A Potentially Lurking Issue in a Recent Cert. Grant

On May 4, the Supreme Court granted certiorari in FERC v. Electric Power Supply Association (and a companion case). The case raises the question whether FERC exceeded its authority in issuing a regulation that gives retail energy customers incentives to reduce electricity consumption. The Federal Power Act (“FPA”) grants FERC the power to regulate the sale of energy at wholesale, and it leaves to the states the regulation of retail sales of energy. FERC’s rule allows retail customers to choose to consume less energy and sell that unused energy on the wholesale market. A divided panel of the D.C. Circuit said that the rule exceeded FERC’s authority because it regulates the retail market.

Aside from presenting the interesting wholesale/retail issue, the case also has the potential to revive an issue decided several terms ago. The precise question presented is whether FERC “reasonably concluded that it has authority under the FPA” to issue the regulation that it did. Several terms ago, in City of Arlington v. FCC, the Court divided over whether agencies should receive Chevron deference on their interpretations of the scope of their own regulatory authority under a statute. A majority of the Court said yes. Chief Justice Roberts, joined by Justices Kennedy and Alito, dissented. He reasoned that courts defer to agency interpretations only because Congress has said that the agency has authority to render the interpretation, and Congress has not given to agencies the power to determine the scope of their own interpretive authority. In other words, agencies should not get deference on whether they have interpretive authority.

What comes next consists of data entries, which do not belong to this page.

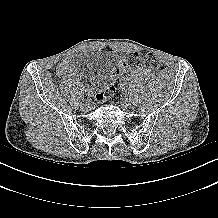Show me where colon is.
Returning a JSON list of instances; mask_svg holds the SVG:
<instances>
[{"mask_svg": "<svg viewBox=\"0 0 218 218\" xmlns=\"http://www.w3.org/2000/svg\"><path fill=\"white\" fill-rule=\"evenodd\" d=\"M140 65L146 66L148 69L152 71H157L161 67V62L160 60L152 53L141 55L139 53L133 52L129 53L125 56L124 61L121 65H119L115 70H114V76L119 77L128 68L131 67H137ZM115 92V88L112 85H106L102 87L100 90L97 91L96 93V100L99 103H104L106 102L109 98L112 97V95Z\"/></svg>", "mask_w": 218, "mask_h": 218, "instance_id": "1", "label": "colon"}]
</instances>
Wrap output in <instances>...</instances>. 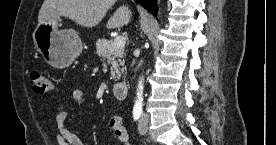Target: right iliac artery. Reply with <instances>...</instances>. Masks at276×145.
<instances>
[{
	"label": "right iliac artery",
	"mask_w": 276,
	"mask_h": 145,
	"mask_svg": "<svg viewBox=\"0 0 276 145\" xmlns=\"http://www.w3.org/2000/svg\"><path fill=\"white\" fill-rule=\"evenodd\" d=\"M142 115V108L141 107H134L133 108V118L135 121L139 120Z\"/></svg>",
	"instance_id": "obj_1"
}]
</instances>
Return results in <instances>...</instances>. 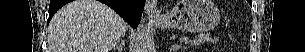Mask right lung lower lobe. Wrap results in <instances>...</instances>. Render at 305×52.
<instances>
[{
  "mask_svg": "<svg viewBox=\"0 0 305 52\" xmlns=\"http://www.w3.org/2000/svg\"><path fill=\"white\" fill-rule=\"evenodd\" d=\"M71 0H51L49 6L50 22L53 15L62 6ZM116 11L124 20H126L133 28H136L140 22L142 12L145 5V0H99Z\"/></svg>",
  "mask_w": 305,
  "mask_h": 52,
  "instance_id": "right-lung-lower-lobe-1",
  "label": "right lung lower lobe"
}]
</instances>
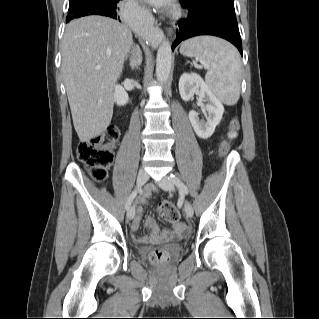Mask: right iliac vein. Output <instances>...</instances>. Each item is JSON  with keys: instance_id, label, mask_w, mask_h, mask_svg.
I'll list each match as a JSON object with an SVG mask.
<instances>
[{"instance_id": "obj_1", "label": "right iliac vein", "mask_w": 319, "mask_h": 319, "mask_svg": "<svg viewBox=\"0 0 319 319\" xmlns=\"http://www.w3.org/2000/svg\"><path fill=\"white\" fill-rule=\"evenodd\" d=\"M148 180V174L144 170H140L137 175V185L139 187L143 186ZM135 215V208L131 206L127 212L128 219H133Z\"/></svg>"}]
</instances>
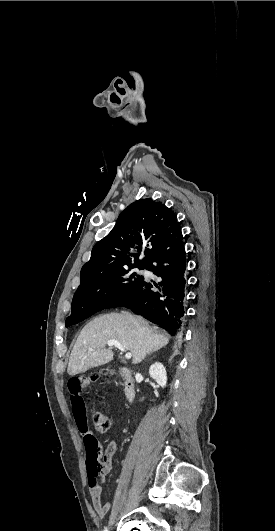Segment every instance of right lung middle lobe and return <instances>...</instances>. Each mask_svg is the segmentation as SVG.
<instances>
[{"mask_svg":"<svg viewBox=\"0 0 275 531\" xmlns=\"http://www.w3.org/2000/svg\"><path fill=\"white\" fill-rule=\"evenodd\" d=\"M145 267L121 268L98 276L78 287L72 300L71 315L65 322L66 327L81 322L105 308L117 307L124 303L144 279L136 273L129 274V271L133 268L142 270Z\"/></svg>","mask_w":275,"mask_h":531,"instance_id":"obj_1","label":"right lung middle lobe"}]
</instances>
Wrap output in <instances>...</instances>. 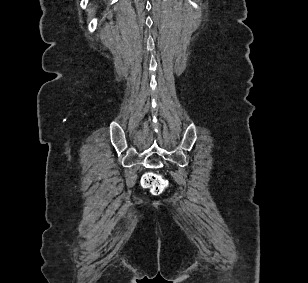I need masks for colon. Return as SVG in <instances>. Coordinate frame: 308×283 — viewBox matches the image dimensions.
Instances as JSON below:
<instances>
[{"label":"colon","mask_w":308,"mask_h":283,"mask_svg":"<svg viewBox=\"0 0 308 283\" xmlns=\"http://www.w3.org/2000/svg\"><path fill=\"white\" fill-rule=\"evenodd\" d=\"M141 184L144 188L149 189L155 195L162 193L167 186V183L162 176L154 172L144 174L141 179Z\"/></svg>","instance_id":"colon-1"}]
</instances>
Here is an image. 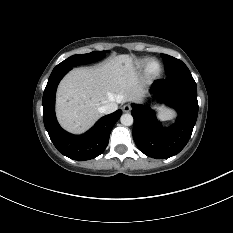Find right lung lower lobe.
<instances>
[{
	"instance_id": "obj_1",
	"label": "right lung lower lobe",
	"mask_w": 233,
	"mask_h": 233,
	"mask_svg": "<svg viewBox=\"0 0 233 233\" xmlns=\"http://www.w3.org/2000/svg\"><path fill=\"white\" fill-rule=\"evenodd\" d=\"M72 67L54 69L43 94L44 125L57 150L74 160H89L99 156L107 147L110 132L122 114L121 110L102 117L83 135H72L64 131L55 116V94L60 80Z\"/></svg>"
}]
</instances>
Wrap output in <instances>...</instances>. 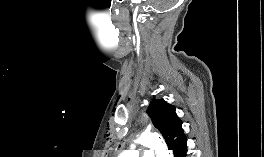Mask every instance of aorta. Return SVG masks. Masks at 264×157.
Here are the masks:
<instances>
[{
    "label": "aorta",
    "mask_w": 264,
    "mask_h": 157,
    "mask_svg": "<svg viewBox=\"0 0 264 157\" xmlns=\"http://www.w3.org/2000/svg\"><path fill=\"white\" fill-rule=\"evenodd\" d=\"M135 142L153 148L156 151L157 157H171V153L165 143L155 133H144ZM121 157H138L135 146L132 145V148L124 152Z\"/></svg>",
    "instance_id": "aorta-1"
}]
</instances>
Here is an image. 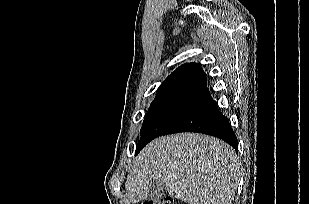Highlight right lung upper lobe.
I'll use <instances>...</instances> for the list:
<instances>
[{"label": "right lung upper lobe", "mask_w": 309, "mask_h": 204, "mask_svg": "<svg viewBox=\"0 0 309 204\" xmlns=\"http://www.w3.org/2000/svg\"><path fill=\"white\" fill-rule=\"evenodd\" d=\"M209 99L211 97L206 86L205 72L199 64L186 63L163 81L152 103L180 102L199 105Z\"/></svg>", "instance_id": "right-lung-upper-lobe-1"}]
</instances>
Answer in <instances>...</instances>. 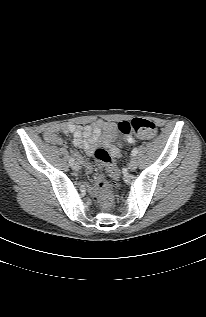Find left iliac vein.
Listing matches in <instances>:
<instances>
[{
  "mask_svg": "<svg viewBox=\"0 0 206 317\" xmlns=\"http://www.w3.org/2000/svg\"><path fill=\"white\" fill-rule=\"evenodd\" d=\"M137 166H138L137 160L135 157H133L128 164V169L130 171H134L137 168Z\"/></svg>",
  "mask_w": 206,
  "mask_h": 317,
  "instance_id": "obj_1",
  "label": "left iliac vein"
}]
</instances>
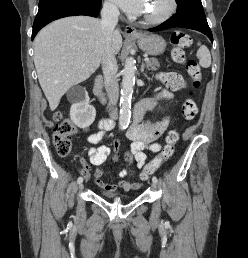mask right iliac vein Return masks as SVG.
Wrapping results in <instances>:
<instances>
[{
    "instance_id": "1",
    "label": "right iliac vein",
    "mask_w": 248,
    "mask_h": 258,
    "mask_svg": "<svg viewBox=\"0 0 248 258\" xmlns=\"http://www.w3.org/2000/svg\"><path fill=\"white\" fill-rule=\"evenodd\" d=\"M83 187H84V186H83V183H79L78 189H79V190H82Z\"/></svg>"
}]
</instances>
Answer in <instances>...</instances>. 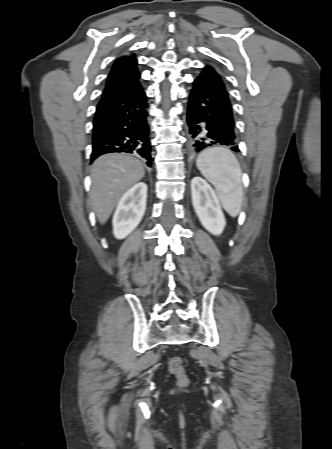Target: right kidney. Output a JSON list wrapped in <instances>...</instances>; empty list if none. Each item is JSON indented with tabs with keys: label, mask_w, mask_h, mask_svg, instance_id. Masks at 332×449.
Segmentation results:
<instances>
[{
	"label": "right kidney",
	"mask_w": 332,
	"mask_h": 449,
	"mask_svg": "<svg viewBox=\"0 0 332 449\" xmlns=\"http://www.w3.org/2000/svg\"><path fill=\"white\" fill-rule=\"evenodd\" d=\"M147 201V185L139 182L119 200L113 215V234L117 239L127 237L141 222Z\"/></svg>",
	"instance_id": "1"
}]
</instances>
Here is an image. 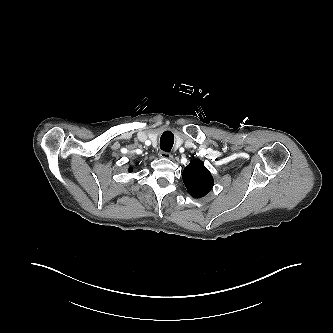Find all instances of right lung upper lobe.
Segmentation results:
<instances>
[{"label": "right lung upper lobe", "instance_id": "right-lung-upper-lobe-1", "mask_svg": "<svg viewBox=\"0 0 333 333\" xmlns=\"http://www.w3.org/2000/svg\"><path fill=\"white\" fill-rule=\"evenodd\" d=\"M129 171L131 172V171H132V168H130Z\"/></svg>", "mask_w": 333, "mask_h": 333}]
</instances>
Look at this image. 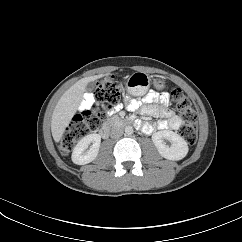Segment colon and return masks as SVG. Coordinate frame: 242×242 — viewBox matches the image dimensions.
<instances>
[{
    "mask_svg": "<svg viewBox=\"0 0 242 242\" xmlns=\"http://www.w3.org/2000/svg\"><path fill=\"white\" fill-rule=\"evenodd\" d=\"M121 98V88L117 80L109 76L100 80L92 94L93 102L88 108L74 117L60 140V151L68 154L76 142L98 128L112 106ZM171 102L186 120L181 129L184 140L193 145L197 140V114L191 102L179 88L171 92Z\"/></svg>",
    "mask_w": 242,
    "mask_h": 242,
    "instance_id": "5ec220e1",
    "label": "colon"
}]
</instances>
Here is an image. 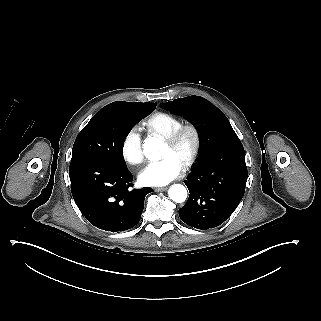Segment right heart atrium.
I'll list each match as a JSON object with an SVG mask.
<instances>
[{
	"label": "right heart atrium",
	"mask_w": 321,
	"mask_h": 321,
	"mask_svg": "<svg viewBox=\"0 0 321 321\" xmlns=\"http://www.w3.org/2000/svg\"><path fill=\"white\" fill-rule=\"evenodd\" d=\"M121 156L129 164H138L144 159L142 133L139 126H133L124 134L120 145Z\"/></svg>",
	"instance_id": "1"
}]
</instances>
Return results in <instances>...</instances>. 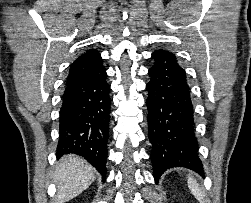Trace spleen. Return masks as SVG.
Returning a JSON list of instances; mask_svg holds the SVG:
<instances>
[{"label": "spleen", "mask_w": 251, "mask_h": 203, "mask_svg": "<svg viewBox=\"0 0 251 203\" xmlns=\"http://www.w3.org/2000/svg\"><path fill=\"white\" fill-rule=\"evenodd\" d=\"M188 187L191 190V193L195 196V198H197L201 201V203H203L204 195L198 187L196 180L190 176H188Z\"/></svg>", "instance_id": "spleen-1"}]
</instances>
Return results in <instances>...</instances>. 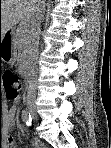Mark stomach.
Segmentation results:
<instances>
[{"instance_id": "1", "label": "stomach", "mask_w": 111, "mask_h": 148, "mask_svg": "<svg viewBox=\"0 0 111 148\" xmlns=\"http://www.w3.org/2000/svg\"><path fill=\"white\" fill-rule=\"evenodd\" d=\"M0 59L8 64L16 61V46L14 42H10L4 46L0 44Z\"/></svg>"}]
</instances>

The phrasing of the question presented in Electric Power Supply Association may present the opportunity for this debate to resurface. Of course, one might think that stare decisis resolves the matter. Chief Justice Roberts has certainly extolled the virtues of stare decisis. But some scholars have given reasons to doubt that stare decisis has much sway over those justice who dissented when the issue was decided the first time around. See, e.g., Frederick Schauer, Has Precedent Ever Really Mattered in the Supreme Court?, 24 Ga. St. U. L. Rev. 381 (2007). It will be interesting to see if the Arlington dissenters raise the issue again.